孔子は、世の中で生きていくために本当に必要なものは何か、という問いに対し、こう語った。

「衛の祝鮀(しゅくたく)のように弁が立つわけでもなく、宋の朝(ちょう)のように顔立ちが美しいだけの者が、この時代をうまく生き抜くことは難しい

この言葉は、見かけの良さや口先だけの能力では通用しないという、現実的かつ本質的な教えである。

美貌や雄弁といった表面的な魅力は、人を一時的に惹きつけるかもしれない。
しかし、それだけでは困難や逆境に立ち向かう力とはならず、長く世に立つためには、内面の誠実さ・知恵・胆力が不可欠なのだ。

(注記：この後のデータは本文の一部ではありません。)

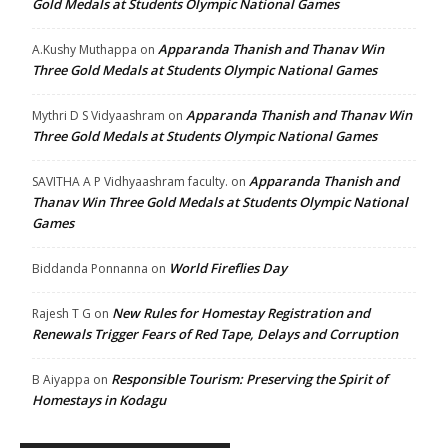
Gold Medals at Students Olympic National Games
Apparanda Thanish and Thanav Win
A.Kushy Muthappa
on
Three Gold Medals at Students Olympic National Games
Apparanda Thanish and Thanav Win
Mythri D S Vidyaashram
on
Three Gold Medals at Students Olympic National Games
Apparanda Thanish and
SAVITHA A P Vidhyaashram faculty.
on
Thanav Win Three Gold Medals at Students Olympic National
Games
World Fireflies Day
Biddanda Ponnanna
on
New Rules for Homestay Registration and
Rajesh T G
on
Renewals Trigger Fears of Red Tape, Delays and Corruption
Responsible Tourism: Preserving the Spirit of
B Aiyappa
on
Homestays in Kodagu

孔子は、弟子たちに「どう生きるか」を説いたが、それは単なる体裁の良さではなく、どんな時代でも揺るがぬ徳と実力を備えることの重要性を意味していた。


ふりがな付き原文

子(し)曰(いわ)く、祝鮀(しゅくたく)の佞(ねい)有(あ)らずして、宋朝(そうちょう)の美(び)有(あ)らば、
難(かた)いかな、今(いま)の世(よ)に免(まぬか)れんこと。


注釈

  • 祝鮀(しゅくたく):衛の大夫で、宗廟の祭祀官を務めた人物。弁舌の才に富んでいた。
  • 宋朝(そうちょう):宋国の公子。容姿端麗なことで知られた有名な美男子。
  • 佞(ねい):弁が立つこと。口がうまい、説得力があるという意味。
  • 免れんこと(まぬかれんこと):うまく立ち回って世間から難を逃れること、生き延びること。